Stage Six: Winding Up Petition for Compulsory Liquidation
If the debt is for an amount over £750, HMRC can request a court hearing and serve a winding up petition on the company. You will normally have seven days to try and settle or negotiate with HMRC before they will advertise the petition in the London Gazette. Once the petition is advertised, other creditors of the company can use this petition to wind the company up as well.
You should be aware that once the petition has been served, you should not transfer or sell any of the company’s assets. The company accounts will also be frozen. At the court hearing, if the court decides that the company cannot repay the outstanding debt, it will issue a winding up order and a liquidator will be appointed to wind the company up and distribute its assets to the creditors.
Steps You Can Take
The biggest thing that you can do to minimise your difficulties, whichever stage you are at, is to engage with HMRC and keep them informed. Showing them that you are doing what you can to clear the company’s tax arrears and make any other tax payments that arise on time will put you in a better position when it comes to trying to negotiate repayment terms, helping to avoid legal action simply or escalation to the next stage in the process.

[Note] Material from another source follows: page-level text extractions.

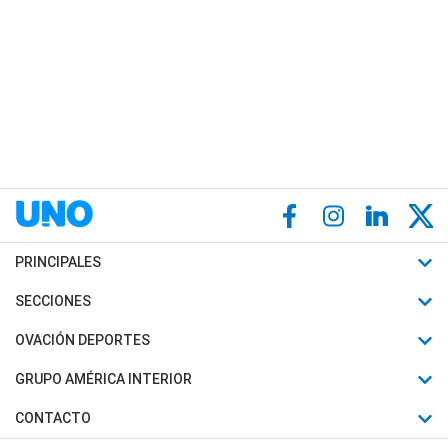
PRINCIPALES
Últimas Noticias
SECCIONES
Política
Horóscopo
OVACIÓN DEPORTES
Sociedad
Motores
Fútbol
GRUPO AMÉRICA INTERIOR
Policiales
Recetas
Mundial
Canal 7 en Vivo
CONTACTO
Judiciales
Trucos caseros
Automovilismo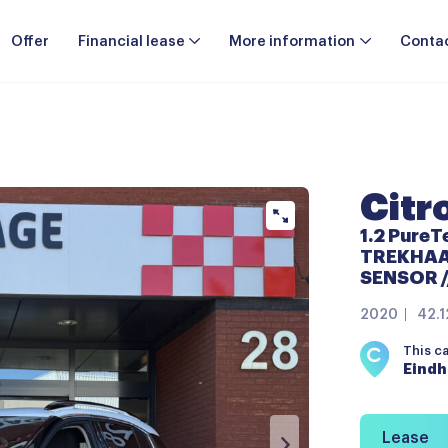
Offer
Financial lease
More information
Conta
Citr
1.2 PureT
TREKHAAK
SENSOR /
2020
42.
This c
Eind
Lease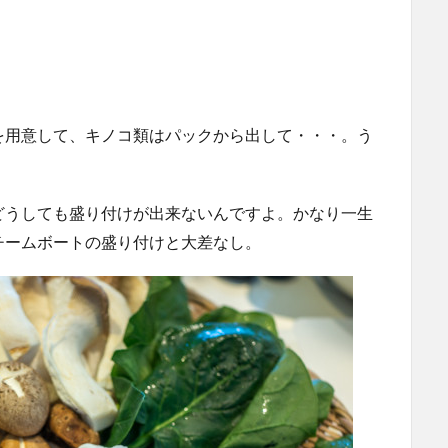
を用意して、キノコ類はパックから出して・・・。う
どうしても盛り付けが出来ないんですよ。かなり一生
チームボートの盛り付けと大差なし。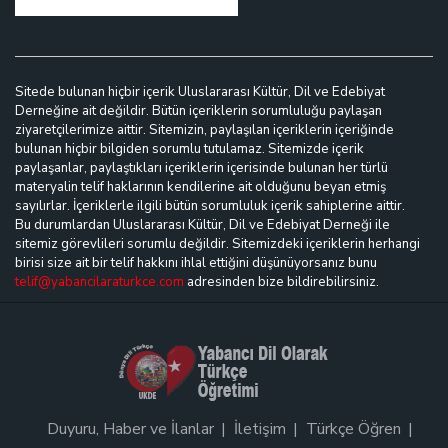
Sitede bulunan hiçbir içerik Uluslararası Kültür, Dil ve Edebiyat
Derneğine ait değildir. Bütün içeriklerin sorumluluğu paylaşan
ziyaretçilerimize aittir. Sitemizin, paylaşılan içeriklerin içeriğinde
bulunan hiçbir bilgiden sorumlu tutulamaz. Sitemizde içerik
paylaşanlar, paylaştıkları içeriklerin içerisinde bulunan her türlü
materyalin telif haklarının kendilerine ait olduğunu beyan etmiş
sayılırlar. İçeriklerle ilgili bütün sorumluluk içerik sahiplerine aittir.
Bu durumlardan Uluslararası Kültür, Dil ve Edebiyat Derneği ile
sitemiz görevlileri sorumlu değildir. Sitemizdeki içeriklerin herhangi
birisi size ait bir telif hakkını ihlal ettiğini düşünüyorsanız bunu
telif@yabancilaraturkce.com
adresinden bize bildirebilirsiniz.
Duyuru, Haber ve İlanlar
İletişim
Türkçe Öğren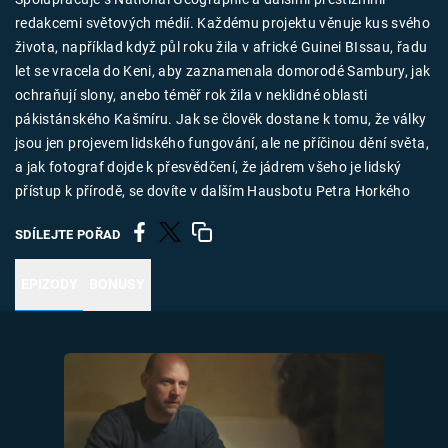
Časopis
redakcemi světových médií. Každému projektu věnuje kus svého
života, například když půl roku žila v africké Guinei BIssau, řadu
Sledujte prima+
let se vracela do Keni, aby zaznamenala domorodé Sambury, jak
ochraňují slony, anebo téměř rok žila v neklidné oblasti
pákistánského Kašmíru. Jak se člověk dostane k tomu, že války
Přihlášení
jsou jen projevem lidského fungování, ale ne příčinou dění světa,
a jak fotograf dojde k přesvědčení, že jádrem všeho je lidský
přístup k přírodě, se dovíte v dalším Hausbotu Petra Horkého
Sledujte nás
SDÍLEJTE POŘAD
EPIZODY
BONUSY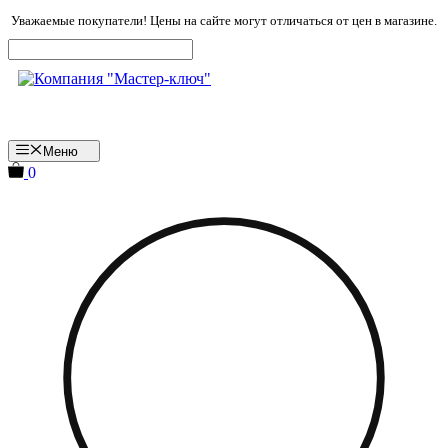
Перейти
Уважаемые покупатели! Цены на сайте могут отличаться от цен в магазине.
к
содержимому
Меню
0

If you are in the later stages, it may be better to speak to specialists such as AABRS to help you find solutions to the situation. We are experienced, both in liaising with HMRC to try and arrange solutions that will stop the situation from worsening and advising directors on courses of action available to them in light of their particular circumstances. We will also help you understand your obligations to other creditors i.e. keeping them informed if the company is insolvent.

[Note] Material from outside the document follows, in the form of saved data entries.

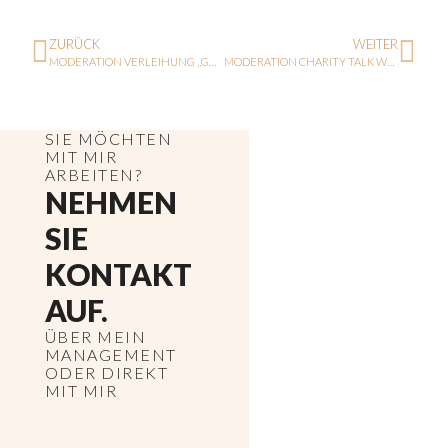
ZURÜCK
WEITER
MODERATION VERLEIHUNG „GOLDENE UNRUH 2022“
MODERATION CHARITY TALK WOMENFORWOMEN X INGOLSTADT VILLAGE
SIE MÖCHTEN
MIT MIR
ARBEITEN?
NEHMEN
SIE
KONTAKT
AUF.
ÜBER MEIN
MANAGEMENT
ODER DIREKT
MIT MIR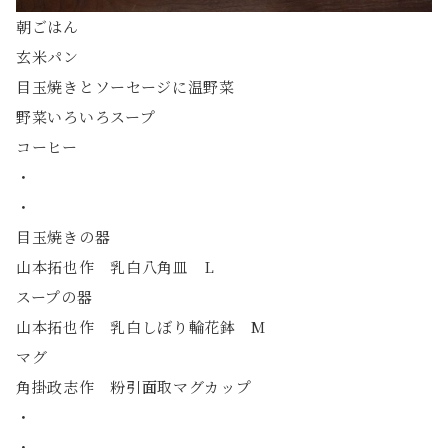
朝ごはん
玄米パン
目玉焼きとソーセージに温野菜
野菜いろいろスープ
コーヒー
・
・
目玉焼きの器
山本拓也作 乳白八角皿 L
スープの器
山本拓也作 乳白しぼり輪花鉢 M
マグ
角掛政志作 粉引面取マグカップ
・
・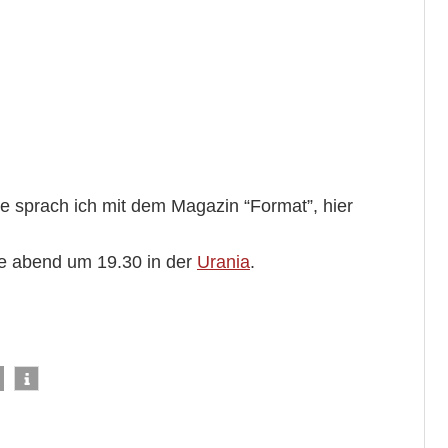
 sprach ich mit dem Magazin “Format”, hier
ute abend um 19.30 in der
Urania
.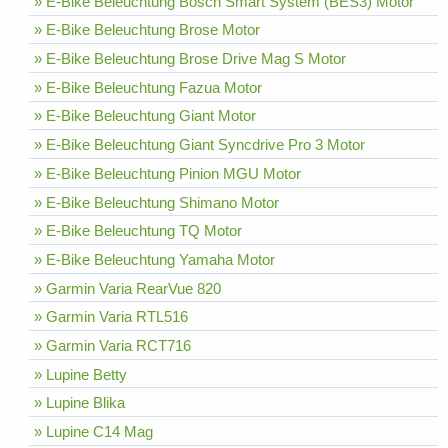
» E-Bike Beleuchtung Bosch Smart System (BES3) Motor
» E-Bike Beleuchtung Brose Motor
» E-Bike Beleuchtung Brose Drive Mag S Motor
» E-Bike Beleuchtung Fazua Motor
» E-Bike Beleuchtung Giant Motor
» E-Bike Beleuchtung Giant Syncdrive Pro 3 Motor
» E-Bike Beleuchtung Pinion MGU Motor
» E-Bike Beleuchtung Shimano Motor
» E-Bike Beleuchtung TQ Motor
» E-Bike Beleuchtung Yamaha Motor
» Garmin Varia RearVue 820
» Garmin Varia RTL516
» Garmin Varia RCT716
» Lupine Betty
» Lupine Blika
» Lupine C14 Mag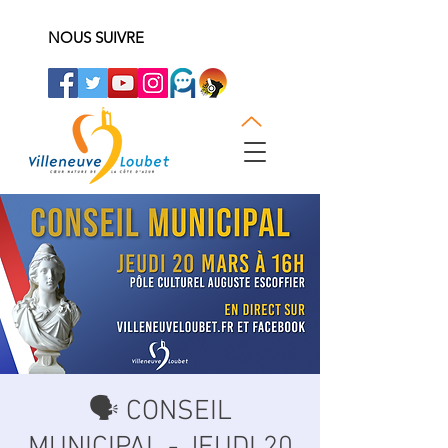
NOUS SUIVRE
🗣 CONSEIL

Request a Time to Pay Arrangement
You can try and negotiate a Time to Pay arrangement with HMRC’s Business Payment Support Service. This essentially gives you more time to pay the tax debt. The best way to contact HMRC is over the phone – make sure that you have all relevant details to hand, such as the company details, why it’s having difficulty paying the debt in question and its predicted cash-flow for coming months. This will enable you to give them the information they will require to make a decision. You can call HMRC on 0300 200 3835.

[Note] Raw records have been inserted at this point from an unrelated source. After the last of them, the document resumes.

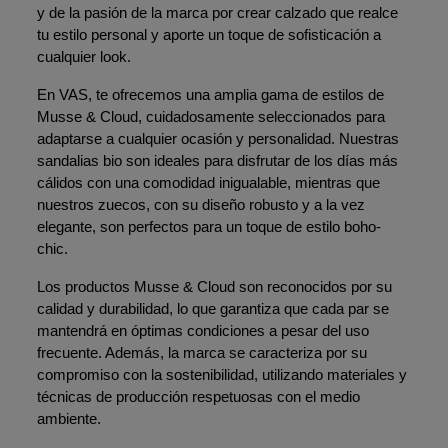
y de la pasión de la marca por crear calzado que realce 
tu estilo personal y aporte un toque de sofisticación a 
cualquier look.
En VAS, te ofrecemos una amplia gama de estilos de 
Musse & Cloud, cuidadosamente seleccionados para 
adaptarse a cualquier ocasión y personalidad. Nuestras 
sandalias bio son ideales para disfrutar de los días más 
cálidos con una comodidad inigualable, mientras que 
nuestros zuecos, con su diseño robusto y a la vez 
elegante, son perfectos para un toque de estilo boho-
chic.
Los productos Musse & Cloud son reconocidos por su 
calidad y durabilidad, lo que garantiza que cada par se 
mantendrá en óptimas condiciones a pesar del uso 
frecuente. Además, la marca se caracteriza por su 
compromiso con la sostenibilidad, utilizando materiales y 
técnicas de producción respetuosas con el medio 
ambiente.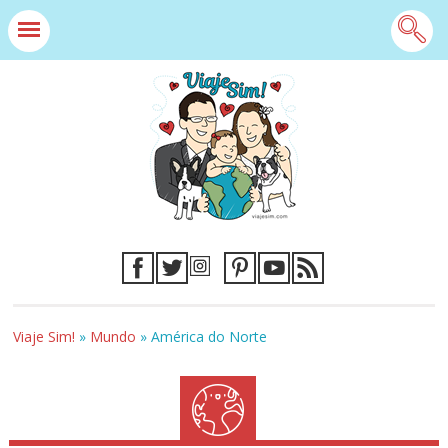
Viaje Sim!
»
Mundo
»
América do Norte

Enter into a Company Voluntary Arrangement
In a Company Voluntary Arrangement (CVA), a company makes a proposal to its creditors offering to pay contributions from future profits or asset disposals. Repayment terms will be drafted to suit the needs of the company, so may be an immediate lump sum payment or over a longer period of time (generally up to five years). The benefit of a CVA is that it can be used for all the company’s unsecured creditors, so can be a powerful way of restructuring debt if this is something the company is struggling with. An insolvency practitioner such as AABRS will need to draft the CVA. If this is something that you would like to discuss, please contact us on 020 8444 2000 or by using our Contact Us form.
Put the Company into Administration
Administrations are aimed at helping companies that are likely to become insolvent to recover. Once an administrator has been appointed, he will need to either rescue the company and turn it into a going concern, repay creditors and give them a better return that they would have received in a liquidation or realise the company’s property to satisfy the company’s creditors.
In a pre-pack administration, the company will negotiate the sale of agreed assets to a third party prior to the administrator being appointed. Once the administrator is appointed, the sale normally happens very quickly. This can be a quick solution for companies on the brink of or in insolvency.